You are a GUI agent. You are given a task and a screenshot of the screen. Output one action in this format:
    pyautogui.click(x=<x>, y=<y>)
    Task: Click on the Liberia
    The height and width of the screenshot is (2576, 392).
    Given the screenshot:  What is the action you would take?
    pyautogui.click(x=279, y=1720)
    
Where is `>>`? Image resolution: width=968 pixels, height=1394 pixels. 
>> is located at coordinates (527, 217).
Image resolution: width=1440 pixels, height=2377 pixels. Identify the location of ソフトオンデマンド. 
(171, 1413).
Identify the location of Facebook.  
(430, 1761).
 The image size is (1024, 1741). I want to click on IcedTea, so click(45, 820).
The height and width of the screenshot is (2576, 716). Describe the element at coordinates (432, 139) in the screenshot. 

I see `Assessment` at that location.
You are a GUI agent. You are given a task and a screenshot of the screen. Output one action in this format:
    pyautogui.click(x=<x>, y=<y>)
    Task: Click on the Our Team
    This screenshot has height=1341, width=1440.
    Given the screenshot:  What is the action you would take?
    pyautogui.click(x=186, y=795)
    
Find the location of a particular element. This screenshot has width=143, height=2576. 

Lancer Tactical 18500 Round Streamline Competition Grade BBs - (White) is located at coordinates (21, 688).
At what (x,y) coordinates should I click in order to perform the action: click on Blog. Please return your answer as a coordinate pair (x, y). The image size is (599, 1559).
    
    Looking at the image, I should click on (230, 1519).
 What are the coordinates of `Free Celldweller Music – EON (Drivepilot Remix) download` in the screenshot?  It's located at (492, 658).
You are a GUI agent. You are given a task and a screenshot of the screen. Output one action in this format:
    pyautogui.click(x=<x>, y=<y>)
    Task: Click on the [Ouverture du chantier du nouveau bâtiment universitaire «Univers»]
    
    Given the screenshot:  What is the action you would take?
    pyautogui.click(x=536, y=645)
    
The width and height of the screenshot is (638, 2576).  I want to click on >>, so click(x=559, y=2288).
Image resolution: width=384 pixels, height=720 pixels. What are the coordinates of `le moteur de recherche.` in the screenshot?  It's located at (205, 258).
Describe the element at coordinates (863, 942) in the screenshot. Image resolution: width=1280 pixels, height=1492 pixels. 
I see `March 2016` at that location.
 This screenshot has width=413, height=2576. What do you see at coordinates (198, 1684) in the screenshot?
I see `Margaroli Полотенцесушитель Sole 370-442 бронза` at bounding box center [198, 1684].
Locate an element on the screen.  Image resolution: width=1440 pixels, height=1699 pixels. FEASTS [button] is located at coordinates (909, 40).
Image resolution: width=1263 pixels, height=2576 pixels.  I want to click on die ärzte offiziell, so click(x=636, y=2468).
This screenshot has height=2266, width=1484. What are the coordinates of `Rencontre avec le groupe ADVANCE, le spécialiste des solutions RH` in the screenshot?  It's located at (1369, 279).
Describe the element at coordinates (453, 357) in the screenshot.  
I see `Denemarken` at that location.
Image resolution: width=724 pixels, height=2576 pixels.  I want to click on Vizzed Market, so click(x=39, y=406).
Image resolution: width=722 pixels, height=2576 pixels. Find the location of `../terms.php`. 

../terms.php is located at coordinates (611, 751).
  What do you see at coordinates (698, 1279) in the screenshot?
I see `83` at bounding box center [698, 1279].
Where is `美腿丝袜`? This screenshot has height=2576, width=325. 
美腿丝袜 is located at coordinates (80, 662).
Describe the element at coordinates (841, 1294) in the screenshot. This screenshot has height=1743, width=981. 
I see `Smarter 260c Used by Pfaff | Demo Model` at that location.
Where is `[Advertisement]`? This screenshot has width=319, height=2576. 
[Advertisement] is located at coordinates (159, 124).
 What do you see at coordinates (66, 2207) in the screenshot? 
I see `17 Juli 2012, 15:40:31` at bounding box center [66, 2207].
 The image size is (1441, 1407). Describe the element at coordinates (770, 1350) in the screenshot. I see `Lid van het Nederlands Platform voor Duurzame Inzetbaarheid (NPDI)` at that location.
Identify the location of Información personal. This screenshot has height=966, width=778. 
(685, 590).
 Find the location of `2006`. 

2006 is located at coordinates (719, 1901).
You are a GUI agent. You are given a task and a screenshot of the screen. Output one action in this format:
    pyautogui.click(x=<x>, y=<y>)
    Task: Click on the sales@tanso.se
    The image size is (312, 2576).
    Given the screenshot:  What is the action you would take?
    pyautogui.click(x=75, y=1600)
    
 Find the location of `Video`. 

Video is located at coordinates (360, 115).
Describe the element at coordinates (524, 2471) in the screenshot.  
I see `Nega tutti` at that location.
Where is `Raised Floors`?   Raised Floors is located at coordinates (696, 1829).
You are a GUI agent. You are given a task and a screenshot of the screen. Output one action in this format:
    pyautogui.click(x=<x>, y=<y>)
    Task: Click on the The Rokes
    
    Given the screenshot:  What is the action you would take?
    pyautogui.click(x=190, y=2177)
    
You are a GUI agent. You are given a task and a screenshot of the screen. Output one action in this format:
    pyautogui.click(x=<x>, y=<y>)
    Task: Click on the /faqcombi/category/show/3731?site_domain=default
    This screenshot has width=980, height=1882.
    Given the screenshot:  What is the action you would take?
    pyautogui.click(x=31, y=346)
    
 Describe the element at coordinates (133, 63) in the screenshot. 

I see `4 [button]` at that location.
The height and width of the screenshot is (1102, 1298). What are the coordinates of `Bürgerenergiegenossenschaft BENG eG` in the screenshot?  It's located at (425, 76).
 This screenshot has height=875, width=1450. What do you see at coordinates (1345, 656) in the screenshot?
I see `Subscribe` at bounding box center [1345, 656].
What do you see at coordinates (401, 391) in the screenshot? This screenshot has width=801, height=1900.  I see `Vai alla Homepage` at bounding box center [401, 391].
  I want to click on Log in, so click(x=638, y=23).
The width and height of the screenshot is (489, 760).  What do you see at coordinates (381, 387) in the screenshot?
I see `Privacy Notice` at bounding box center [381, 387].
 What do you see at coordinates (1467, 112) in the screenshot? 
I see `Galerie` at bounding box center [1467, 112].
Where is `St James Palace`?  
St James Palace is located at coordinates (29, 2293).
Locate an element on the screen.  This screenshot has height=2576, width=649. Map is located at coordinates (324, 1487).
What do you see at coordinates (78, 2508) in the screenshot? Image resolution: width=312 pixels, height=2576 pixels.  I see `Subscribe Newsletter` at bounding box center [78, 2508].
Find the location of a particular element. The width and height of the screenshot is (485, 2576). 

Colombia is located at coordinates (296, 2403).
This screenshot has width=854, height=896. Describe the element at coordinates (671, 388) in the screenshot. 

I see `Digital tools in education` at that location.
========================================================================
TRY IT:
Return all of the entries exactly as written.

RESULT FOR THIS EXERCISE:
You are a GUI agent. You are given a task and a screenshot of the screen. Output one action in this format:
    pyautogui.click(x=<x>, y=<y>)
    Task: Click on the Liberia
    The height and width of the screenshot is (2576, 392).
    Given the screenshot:  What is the action you would take?
    pyautogui.click(x=279, y=1720)
    
Where is `>>`? Image resolution: width=968 pixels, height=1394 pixels. 
>> is located at coordinates (527, 217).
Image resolution: width=1440 pixels, height=2377 pixels. Identify the location of ソフトオンデマンド. 
(171, 1413).
Identify the location of Facebook.  
(430, 1761).
 The image size is (1024, 1741). I want to click on IcedTea, so click(45, 820).
The height and width of the screenshot is (2576, 716). Describe the element at coordinates (432, 139) in the screenshot. 

I see `Assessment` at that location.
You are a GUI agent. You are given a task and a screenshot of the screen. Output one action in this format:
    pyautogui.click(x=<x>, y=<y>)
    Task: Click on the Our Team
    This screenshot has height=1341, width=1440.
    Given the screenshot:  What is the action you would take?
    pyautogui.click(x=186, y=795)
    
Find the location of a particular element. This screenshot has width=143, height=2576. 

Lancer Tactical 18500 Round Streamline Competition Grade BBs - (White) is located at coordinates (21, 688).
At what (x,y) coordinates should I click in order to perform the action: click on Blog. Please return your answer as a coordinate pair (x, y). The image size is (599, 1559).
    
    Looking at the image, I should click on (230, 1519).
 What are the coordinates of `Free Celldweller Music – EON (Drivepilot Remix) download` in the screenshot?  It's located at (492, 658).
You are a GUI agent. You are given a task and a screenshot of the screen. Output one action in this format:
    pyautogui.click(x=<x>, y=<y>)
    Task: Click on the [Ouverture du chantier du nouveau bâtiment universitaire «Univers»]
    
    Given the screenshot:  What is the action you would take?
    pyautogui.click(x=536, y=645)
    
The width and height of the screenshot is (638, 2576).  I want to click on >>, so click(x=559, y=2288).
Image resolution: width=384 pixels, height=720 pixels. What are the coordinates of `le moteur de recherche.` in the screenshot?  It's located at (205, 258).
Describe the element at coordinates (863, 942) in the screenshot. Image resolution: width=1280 pixels, height=1492 pixels. 
I see `March 2016` at that location.
 This screenshot has width=413, height=2576. What do you see at coordinates (198, 1684) in the screenshot?
I see `Margaroli Полотенцесушитель Sole 370-442 бронза` at bounding box center [198, 1684].
Locate an element on the screen.  Image resolution: width=1440 pixels, height=1699 pixels. FEASTS [button] is located at coordinates (909, 40).
Image resolution: width=1263 pixels, height=2576 pixels.  I want to click on die ärzte offiziell, so click(x=636, y=2468).
This screenshot has height=2266, width=1484. What are the coordinates of `Rencontre avec le groupe ADVANCE, le spécialiste des solutions RH` in the screenshot?  It's located at (1369, 279).
Describe the element at coordinates (453, 357) in the screenshot.  
I see `Denemarken` at that location.
Image resolution: width=724 pixels, height=2576 pixels.  I want to click on Vizzed Market, so click(x=39, y=406).
Image resolution: width=722 pixels, height=2576 pixels. Find the location of `../terms.php`. 

../terms.php is located at coordinates (611, 751).
  What do you see at coordinates (698, 1279) in the screenshot?
I see `83` at bounding box center [698, 1279].
Where is `美腿丝袜`? This screenshot has height=2576, width=325. 
美腿丝袜 is located at coordinates (80, 662).
Describe the element at coordinates (841, 1294) in the screenshot. This screenshot has height=1743, width=981. 
I see `Smarter 260c Used by Pfaff | Demo Model` at that location.
Where is `[Advertisement]`? This screenshot has width=319, height=2576. 
[Advertisement] is located at coordinates (159, 124).
 What do you see at coordinates (66, 2207) in the screenshot? 
I see `17 Juli 2012, 15:40:31` at bounding box center [66, 2207].
 The image size is (1441, 1407). Describe the element at coordinates (770, 1350) in the screenshot. I see `Lid van het Nederlands Platform voor Duurzame Inzetbaarheid (NPDI)` at that location.
Identify the location of Información personal. This screenshot has height=966, width=778. 
(685, 590).
 Find the location of `2006`. 

2006 is located at coordinates (719, 1901).
You are a GUI agent. You are given a task and a screenshot of the screen. Output one action in this format:
    pyautogui.click(x=<x>, y=<y>)
    Task: Click on the sales@tanso.se
    The image size is (312, 2576).
    Given the screenshot:  What is the action you would take?
    pyautogui.click(x=75, y=1600)
    
 Find the location of `Video`. 

Video is located at coordinates (360, 115).
Describe the element at coordinates (524, 2471) in the screenshot.  
I see `Nega tutti` at that location.
Where is `Raised Floors`?   Raised Floors is located at coordinates (696, 1829).
You are a GUI agent. You are given a task and a screenshot of the screen. Output one action in this format:
    pyautogui.click(x=<x>, y=<y>)
    Task: Click on the The Rokes
    
    Given the screenshot:  What is the action you would take?
    pyautogui.click(x=190, y=2177)
    
You are a GUI agent. You are given a task and a screenshot of the screen. Output one action in this format:
    pyautogui.click(x=<x>, y=<y>)
    Task: Click on the /faqcombi/category/show/3731?site_domain=default
    This screenshot has width=980, height=1882.
    Given the screenshot:  What is the action you would take?
    pyautogui.click(x=31, y=346)
    
 Describe the element at coordinates (133, 63) in the screenshot. 

I see `4 [button]` at that location.
The height and width of the screenshot is (1102, 1298). What are the coordinates of `Bürgerenergiegenossenschaft BENG eG` in the screenshot?  It's located at (425, 76).
 This screenshot has height=875, width=1450. What do you see at coordinates (1345, 656) in the screenshot?
I see `Subscribe` at bounding box center [1345, 656].
What do you see at coordinates (401, 391) in the screenshot? This screenshot has width=801, height=1900.  I see `Vai alla Homepage` at bounding box center [401, 391].
  I want to click on Log in, so click(x=638, y=23).
The width and height of the screenshot is (489, 760).  What do you see at coordinates (381, 387) in the screenshot?
I see `Privacy Notice` at bounding box center [381, 387].
 What do you see at coordinates (1467, 112) in the screenshot? 
I see `Galerie` at bounding box center [1467, 112].
Where is `St James Palace`?  
St James Palace is located at coordinates (29, 2293).
Locate an element on the screen.  This screenshot has height=2576, width=649. Map is located at coordinates (324, 1487).
What do you see at coordinates (78, 2508) in the screenshot? Image resolution: width=312 pixels, height=2576 pixels.  I see `Subscribe Newsletter` at bounding box center [78, 2508].
Find the location of a particular element. The width and height of the screenshot is (485, 2576). 

Colombia is located at coordinates (296, 2403).
This screenshot has width=854, height=896. Describe the element at coordinates (671, 388) in the screenshot. 

I see `Digital tools in education` at that location.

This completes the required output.